Io questo ponte cerco di costruirlo ogni giorno: nei percorsi con gli studenti delle scuole superiori, nei progetti con le università, negli interventi aziendali con di team working intergenerazionale, nelle conversazioni con i genitori — come me — che faticano a capire i propri figli.
Essere parte del comitato scientifico di Alpha Orienta è, per me, un onore, ma soprattutto una responsabilità. Non solo perché credo nel valore di questo progetto, ma perché ho fiducia nelle persone che lo stanno costruendo. Colleghi che mettono insieme testa e cuore, che non cercano scorciatoie, che vogliono incidere con strumenti chiari, linguaggio autentico e contenuti utili.
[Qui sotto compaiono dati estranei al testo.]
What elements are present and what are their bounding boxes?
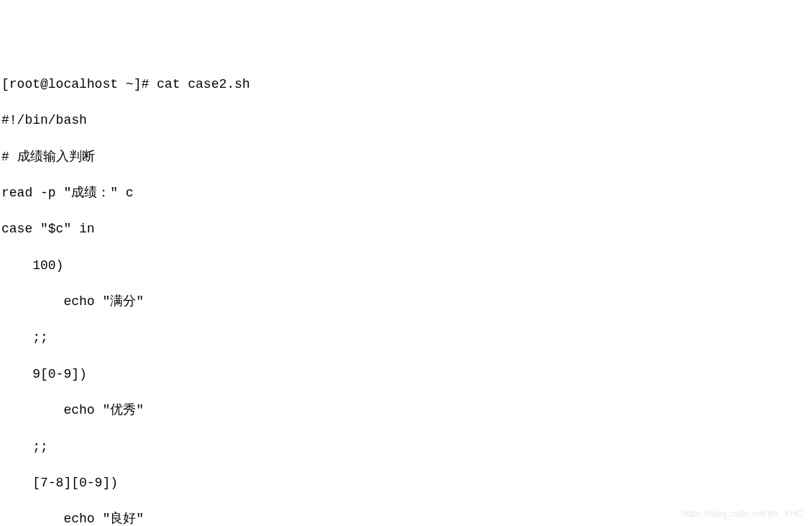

Alpha Orienta è un luogo dove l’orientamento viene trattato con rispetto, precisione, creatività. È un progetto che accende possibilità. Lo dice bene Bob Dylan:
“Essere giovani vuol dire tenere aperto l’oblò della speranza, anche quando il mare è cattivo e il cielo si è stancato di essere azzurro.”
Ecco, io penso che fare orientamento oggi significhi mantenere aperto quell’oblò. Offrire ai ragazzi non solo sogni, ma speranza concreta. Dimostrare che il mondo del lavoro può essere un’avventura piacevole, impegnativa ma possibile, se ti conosci, se impari a scegliere, se ti prepari bene.
Ho grande fiducia — e grande speranza — nelle nuove generazioni: ragazzi e ragazze che aspettano solo di essere compresi, affiancati, accesi.
Alpha Orienta è una di queste luci. Per questo sono felice di esserci.